Provided data: Begin

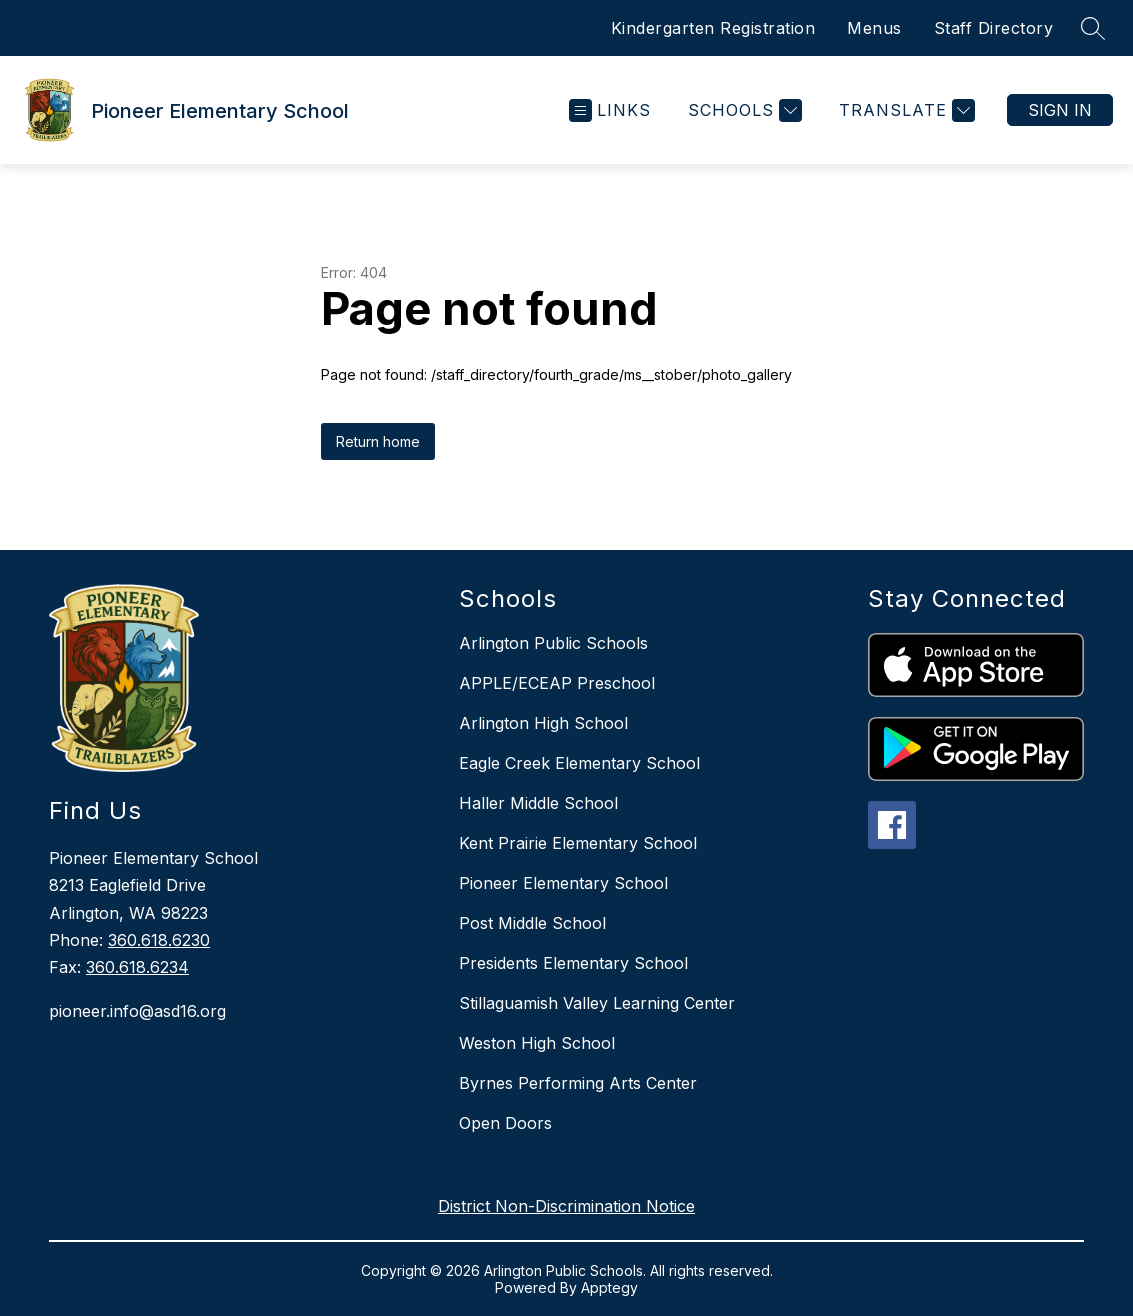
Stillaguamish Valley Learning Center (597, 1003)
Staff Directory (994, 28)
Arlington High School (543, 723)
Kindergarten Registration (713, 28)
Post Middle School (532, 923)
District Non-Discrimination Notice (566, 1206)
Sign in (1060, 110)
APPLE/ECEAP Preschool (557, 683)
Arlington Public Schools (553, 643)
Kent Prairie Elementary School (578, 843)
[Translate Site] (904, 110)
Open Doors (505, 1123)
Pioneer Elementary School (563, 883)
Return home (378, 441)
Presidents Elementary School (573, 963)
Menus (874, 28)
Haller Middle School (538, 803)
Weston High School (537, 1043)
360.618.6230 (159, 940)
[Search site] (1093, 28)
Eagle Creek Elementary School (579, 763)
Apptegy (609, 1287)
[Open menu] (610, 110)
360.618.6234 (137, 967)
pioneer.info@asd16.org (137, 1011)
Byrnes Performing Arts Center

Provided data: End

▶ [Exercise objective] Search the entries above for the string "High". Copy each line in which it appears.

▶ [Expected output]
Arlington High School (543, 723)
Weston High School (537, 1043)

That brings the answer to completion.